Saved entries
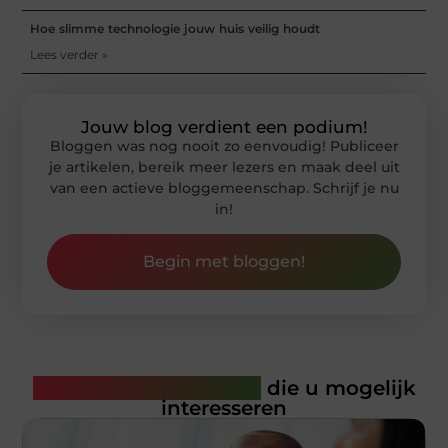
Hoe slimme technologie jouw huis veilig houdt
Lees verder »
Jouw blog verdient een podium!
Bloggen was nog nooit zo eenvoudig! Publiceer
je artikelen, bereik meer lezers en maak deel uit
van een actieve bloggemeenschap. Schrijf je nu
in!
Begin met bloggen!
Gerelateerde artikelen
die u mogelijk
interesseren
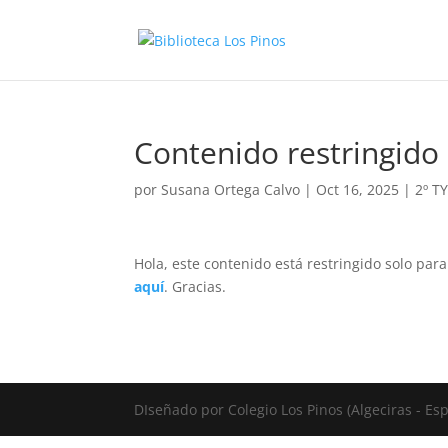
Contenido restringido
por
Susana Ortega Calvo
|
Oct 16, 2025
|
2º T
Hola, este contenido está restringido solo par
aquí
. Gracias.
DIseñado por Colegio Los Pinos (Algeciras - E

---

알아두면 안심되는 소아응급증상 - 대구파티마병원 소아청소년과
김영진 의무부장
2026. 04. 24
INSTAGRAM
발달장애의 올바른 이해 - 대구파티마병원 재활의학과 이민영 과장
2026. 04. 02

- _Your task_:
Using the entries above, repeat exactly the lines from the one with "je artikelen, bereik" to the one with "DIseñado por Colegio Los Pinos (Algeciras - E", both included, and leave the pictures behind.

- _Problem solution_:
je artikelen, bereik meer lezers en maak deel uit
van een actieve bloggemeenschap. Schrijf je nu
in!
Begin met bloggen!
Gerelateerde artikelen
die u mogelijk
interesseren
Contenido restringido
por
Susana Ortega Calvo
|
Oct 16, 2025
|
2º T
Hola, este contenido está restringido solo par
aquí
. Gracias.
DIseñado por Colegio Los Pinos (Algeciras - E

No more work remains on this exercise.